**Information given**
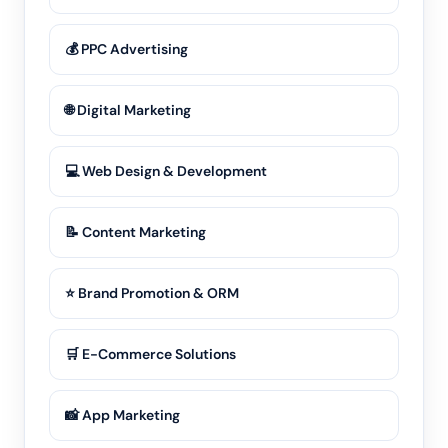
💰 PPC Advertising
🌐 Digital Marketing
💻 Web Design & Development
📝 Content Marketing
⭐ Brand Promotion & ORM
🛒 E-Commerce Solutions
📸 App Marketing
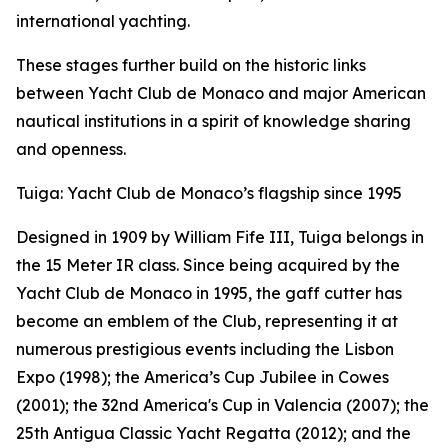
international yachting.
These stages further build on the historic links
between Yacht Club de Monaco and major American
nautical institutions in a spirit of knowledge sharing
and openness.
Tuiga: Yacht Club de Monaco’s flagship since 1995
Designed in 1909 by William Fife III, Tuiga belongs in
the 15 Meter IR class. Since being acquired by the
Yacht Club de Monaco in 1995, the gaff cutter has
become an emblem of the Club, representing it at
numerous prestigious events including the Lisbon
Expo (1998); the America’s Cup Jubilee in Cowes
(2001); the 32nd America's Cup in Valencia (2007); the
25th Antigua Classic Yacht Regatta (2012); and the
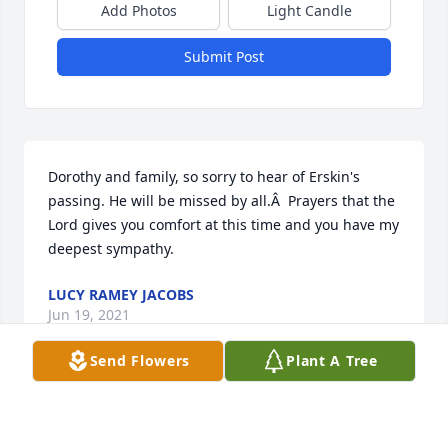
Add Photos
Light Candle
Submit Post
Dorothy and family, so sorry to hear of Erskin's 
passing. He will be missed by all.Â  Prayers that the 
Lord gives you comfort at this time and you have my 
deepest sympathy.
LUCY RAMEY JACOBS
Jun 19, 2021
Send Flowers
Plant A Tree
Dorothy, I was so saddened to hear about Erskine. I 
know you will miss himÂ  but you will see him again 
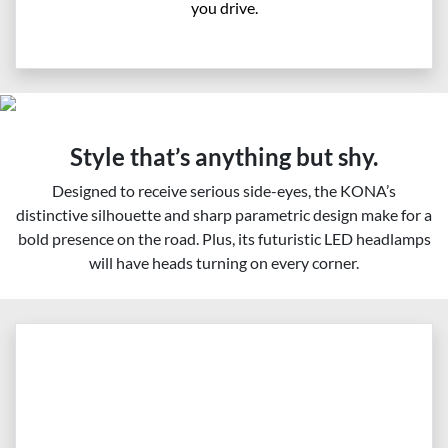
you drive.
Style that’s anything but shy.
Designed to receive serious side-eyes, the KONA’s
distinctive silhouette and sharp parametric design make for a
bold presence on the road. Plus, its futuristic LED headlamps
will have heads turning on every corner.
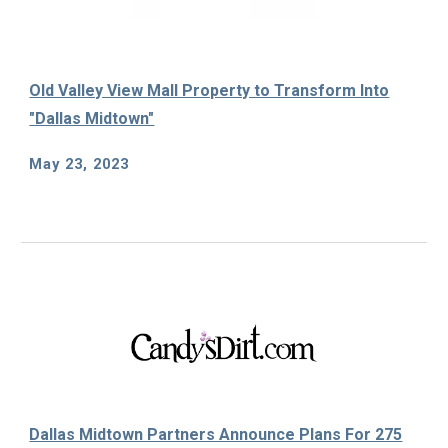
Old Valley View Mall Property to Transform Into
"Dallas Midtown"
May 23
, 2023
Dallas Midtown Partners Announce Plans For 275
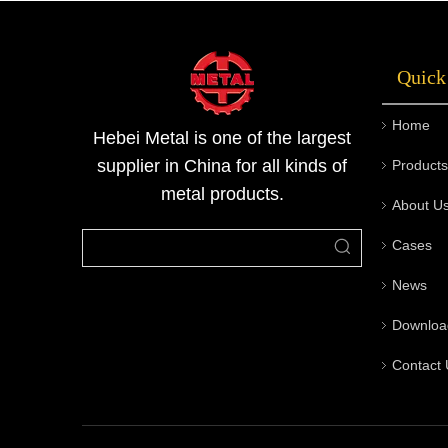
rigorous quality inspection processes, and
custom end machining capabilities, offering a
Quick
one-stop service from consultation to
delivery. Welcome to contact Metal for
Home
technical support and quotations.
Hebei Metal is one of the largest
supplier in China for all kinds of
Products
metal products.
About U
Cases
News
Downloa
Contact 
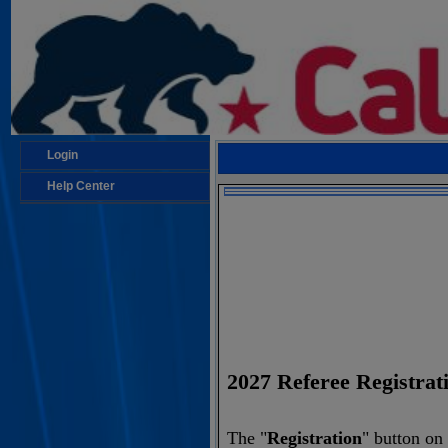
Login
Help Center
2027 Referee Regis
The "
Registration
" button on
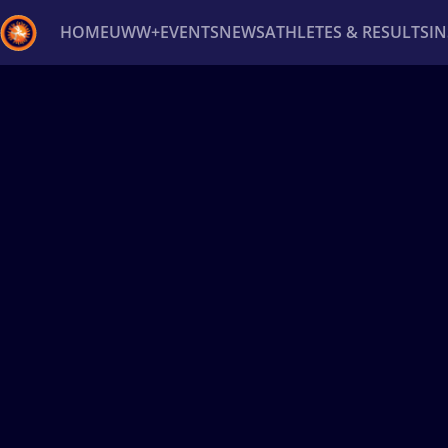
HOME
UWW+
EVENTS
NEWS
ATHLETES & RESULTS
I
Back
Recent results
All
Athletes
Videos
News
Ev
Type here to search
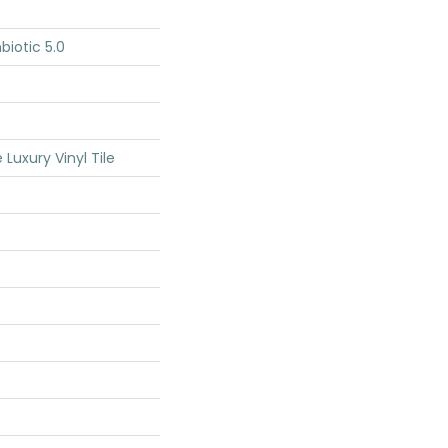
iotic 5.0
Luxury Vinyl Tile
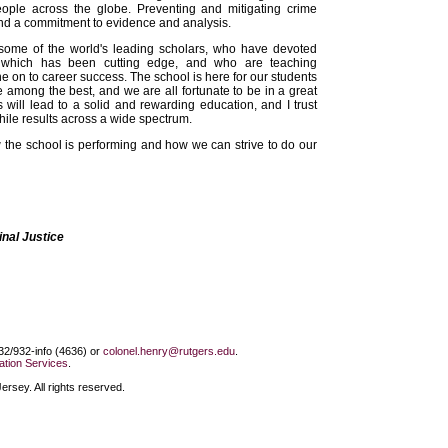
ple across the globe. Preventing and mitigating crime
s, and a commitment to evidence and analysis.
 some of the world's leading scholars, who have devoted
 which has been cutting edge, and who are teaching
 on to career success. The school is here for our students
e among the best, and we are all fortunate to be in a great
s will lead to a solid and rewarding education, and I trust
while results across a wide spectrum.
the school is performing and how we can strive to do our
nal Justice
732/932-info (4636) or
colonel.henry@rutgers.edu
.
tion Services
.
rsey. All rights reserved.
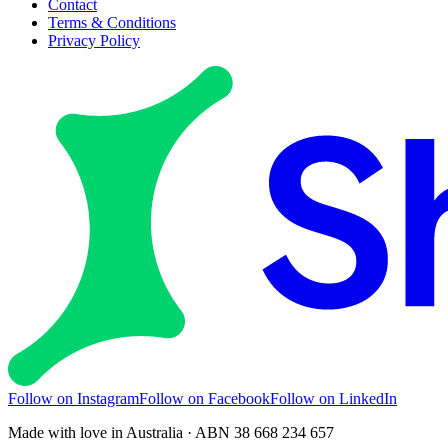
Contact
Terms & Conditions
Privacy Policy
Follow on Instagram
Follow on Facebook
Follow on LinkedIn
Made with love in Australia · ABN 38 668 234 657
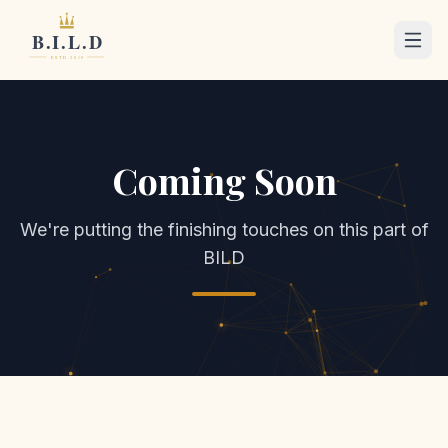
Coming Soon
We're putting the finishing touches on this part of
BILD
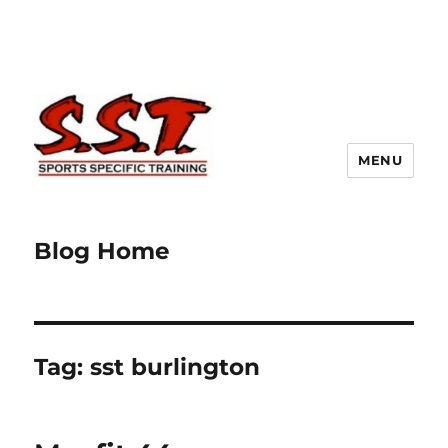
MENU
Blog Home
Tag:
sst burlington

**Problem description**
Return the full listing above exactly as written, and omit the pictures.

**Task output**
💰 PPC Advertising
🌐 Digital Marketing
💻 Web Design & Development
📝 Content Marketing
⭐ Brand Promotion & ORM
🛒 E-Commerce Solutions
📸 App Marketing
international yachting.
These stages further build on the historic links
between Yacht Club de Monaco and major American
nautical institutions in a spirit of knowledge sharing
and openness.
Tuiga: Yacht Club de Monaco’s flagship since 1995
Designed in 1909 by William Fife III, Tuiga belongs in
the 15 Meter IR class. Since being acquired by the
Yacht Club de Monaco in 1995, the gaff cutter has
become an emblem of the Club, representing it at
numerous prestigious events including the Lisbon
Expo (1998); the America’s Cup Jubilee in Cowes
(2001); the 32nd America's Cup in Valencia (2007); the
25th Antigua Classic Yacht Regatta (2012); and the
Add Photos
Light Candle
Submit Post
Dorothy and family, so sorry to hear of Erskin's 
passing. He will be missed by all.Â  Prayers that the 
Lord gives you comfort at this time and you have my 
deepest sympathy.
LUCY RAMEY JACOBS
Jun 19, 2021
Send Flowers
Plant A Tree
Dorothy, I was so saddened to hear about Erskine. I 
know you will miss himÂ  but you will see him again 
you drive.
Style that’s anything but shy.
Designed to receive serious side-eyes, the KONA’s
distinctive silhouette and sharp parametric design make for a
bold presence on the road. Plus, its futuristic LED headlamps
will have heads turning on every corner.
Old Valley View Mall Property to Transform Into
"Dallas Midtown"
May 23
, 2023
Dallas Midtown Partners Announce Plans For 275
rigorous quality inspection processes, and
custom end machining capabilities, offering a
Quick
one-stop service from consultation to
delivery. Welcome to contact Metal for
Home
technical support and quotations.
Hebei Metal is one of the largest
supplier in China for all kinds of
Products
metal products.
About U
Cases
News
Downloa
Contact 
Login
Help Center
2027 Referee Regis
The "
Registration
" button on
HOME
UWW+
EVENTS
NEWS
ATHLETES & RESULTS
I
Back
Recent results
All
Athletes
Videos
News
Ev
Type here to search
iotic 5.0
Luxury Vinyl Tile
ple across the globe. Preventing and mitigating crime
s, and a commitment to evidence and analysis.
 some of the world's leading scholars, who have devoted
 which has been cutting edge, and who are teaching
 on to career success. The school is here for our students
e among the best, and we are all fortunate to be in a great
s will lead to a solid and rewarding education, and I trust
while results across a wide spectrum.
the school is performing and how we can strive to do our
nal Justice
732/932-info (4636) or
colonel.henry@rutgers.edu
.
tion Services
.
rsey. All rights reserved.
Contact
Terms & Conditions
Privacy Policy
Follow on Instagram
Follow on Facebook
Follow on LinkedIn
Made with love in Australia · ABN 38 668 234 657
Coming Soon
We're putting the finishing touches on this part of
BILD
MENU
Blog Home
Tag:
sst burlington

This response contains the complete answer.